Volkswagen emission cheating scandal spreads to Porsche

Volkwagen’s emission cheating scandal grew Monday, and this time it extended out to Porsche, its luxury car brand.

The Environmental Protection Agency and California regulators cited VW for another 10,000 cars on the road with diesel engines designed to give false emission readings when tested. On the road, those same cars spewed more than the allowable amount of pollution.

The 10,000 additional cars is relatively small compared to the nearly 500,000 U.S. cars already cited by the EPA and California, let alone the 11 million VW diesel cars worldwide.

But it is a serious blow for VW’s already battered credibility.

Not only do these new cars have a different size diesel engine, but the way they allegedly cheated is different from what was cited in the other cases, according to the EPA’s violation notice.

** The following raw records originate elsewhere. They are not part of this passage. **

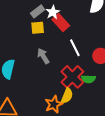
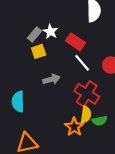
red rectangle: (61, 22) -> (76, 42), moved
gray arrow: (43, 56) -> (51, 79), turned 119
green semicircle: (88, 79) -> (100, 121), moved

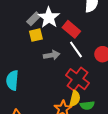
white star: (50, 32) -> (49, 17), size x1.5
gray arrow: (51, 79) -> (52, 55), moved

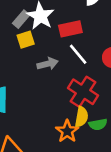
red rectangle: (71, 29) -> (70, 29), turned -48

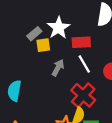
gray rectangle: (21, 19) -> (34, 34), moved
gray arrow: (48, 64) -> (58, 68), turned -56

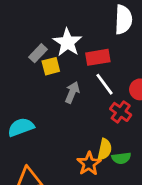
cyan semicircle: (14, 91) -> (21, 127), turned 66
red cross: (83, 95) -> (121, 112), moved, size x0.7

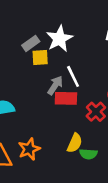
red rectangle: (98, 57) -> (66, 98), moved
white line: (104, 84) -> (73, 76), moved
orange star: (89, 164) -> (29, 149), moved

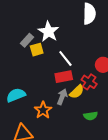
gray arrow: (55, 85) -> (62, 97), moved
yellow semicircle: (75, 143) -> (77, 92), moved, turned 35
orange star: (29, 149) -> (43, 110), moved

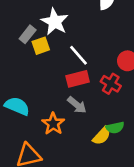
yellow semicircle: (77, 92) -> (102, 136), moved
cyan semicircle: (16, 95) -> (17, 106), turned 48
gray arrow: (62, 97) -> (77, 105), turned 112

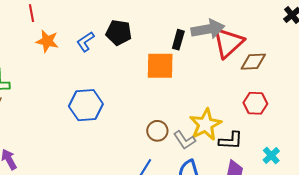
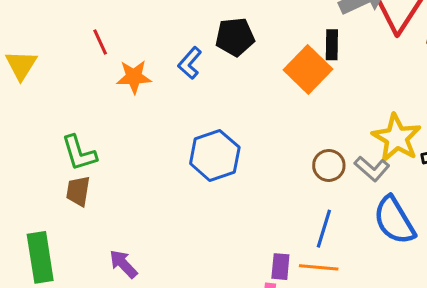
black rectangle: (178, 40) -> (332, 45), moved
orange square: (160, 66) -> (308, 69), turned -32

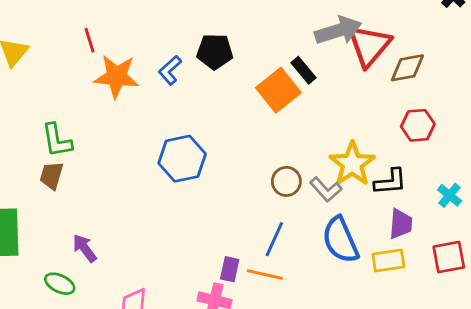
black rectangle: (332, 45) -> (303, 70), turned -48
orange star: (134, 77) -> (117, 76), size x1.4

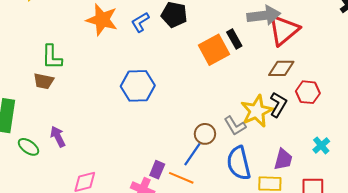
brown diamond: (407, 68) -> (281, 68), moved
brown trapezoid: (52, 175) -> (44, 81), turned -105
brown circle: (286, 181) -> (205, 134), moved
black L-shape: (390, 182) -> (278, 105), moved, turned -65
green ellipse: (60, 284) -> (29, 147), moved

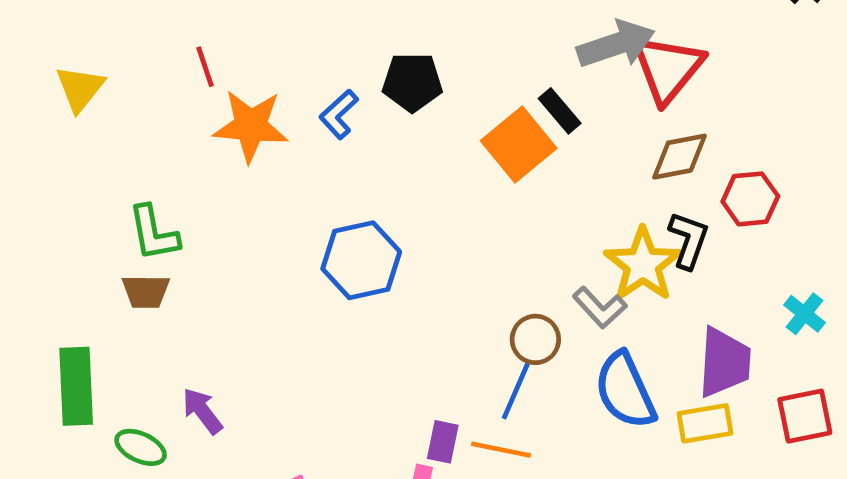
purple trapezoid: (283, 159) -> (724, 362), size x1.4

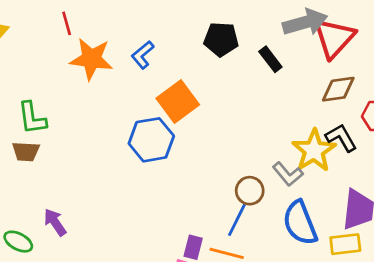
black pentagon: (412, 82) -> (221, 39), moved
orange square: (519, 144) -> (178, 101), moved
black L-shape: (689, 240) -> (341, 138), turned -52

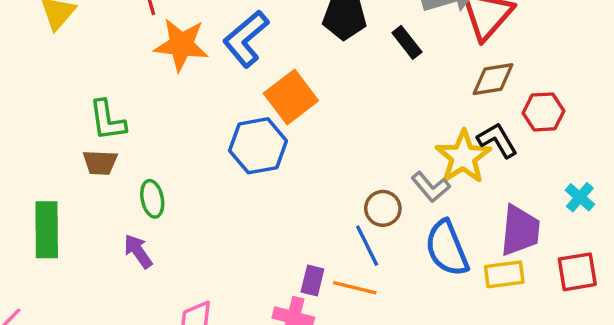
blue L-shape: (143, 55) -> (246, 39), size x1.6
blue line: (237, 220) -> (367, 246), turned -52
green ellipse: (18, 242) -> (152, 199), moved, turned 52

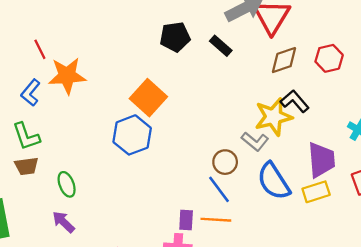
blue L-shape: (246, 39) -> (31, 93), moved, size x0.7
red hexagon: (544, 112) -> (329, 58), moved
yellow star: (463, 157) -> (273, 117), turned 30

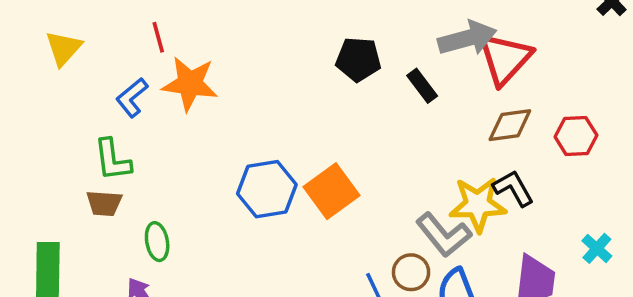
orange square: (148, 98) -> (332, 191), moved
gray L-shape: (255, 141) -> (444, 235), size x1.4
brown circle: (225, 162) -> (411, 272), moved

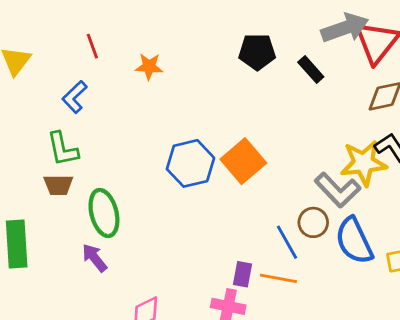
orange star: (190, 84) -> (149, 67), moved, size x0.6
green ellipse: (157, 242) -> (104, 213), size x1.5

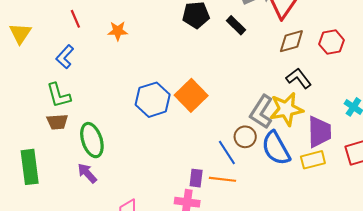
yellow star: (364, 163) -> (286, 109), moved
gray L-shape: (338, 190) -> (261, 112), turned 80

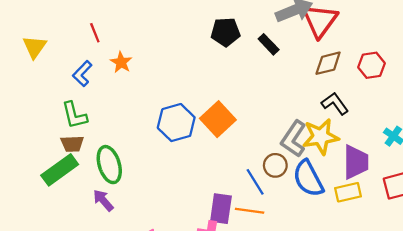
orange star: (118, 31) -> (121, 62), moved, turned 30
green rectangle: (30, 167) -> (60, 170), moved, turned 60
purple rectangle: (196, 178) -> (221, 209), size x1.5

“The official expansion of this problem casts a darker shadow on the VW Group,” said Karl Brauer, senior analyst for Kelley Blue Book.

Volkswagen spokespeople did not have an immediate comment on the latest violation notice, but Porsche issued a statement.

“We are surprised to learn this information. Until this notice, all of our information was that the Porsche Cayenne Diesel is fully compliant,” the statement said. It said Porsche Cars North America will cooperate with authorities.

Volkswagen has admitted it is guilty of the cheating software in its engines known as a “defeat device.” It also revealed last month that it was investigating whether more of its cars than it originally admitted might have the cheating software.

VW was already facing a fine of as much as $18 billion from U.S. regulators for violating the Clean Air Act, because each car found in violation can be subject to a $37,500 fine. The additional fine from 10,000 additional cars is not that great – about $375 million more than original estimates. But the cost of satisfying the car owners could be significantly more since these are higher priced vehicles.

“Whatever compensation they come up with may satisfy a VW Jetta owner is less likely to satisfy a Porsche Cayenne owner who paid so much more for their vehicle,” said Rebecca Lindland, KBB’s senior director of commercial insights.

The models include the 2014 VW Touareg, the 2015 Porsche Cayenne, as well as the 2016 Audi A6 Quattro, A7 Quattro, A8, A8L, and Q5.

EPA said this latest violation was discovered as part of its expanded testing of all diesel models sold in the U.S. to see if they also were cheating when they had their emissions tested.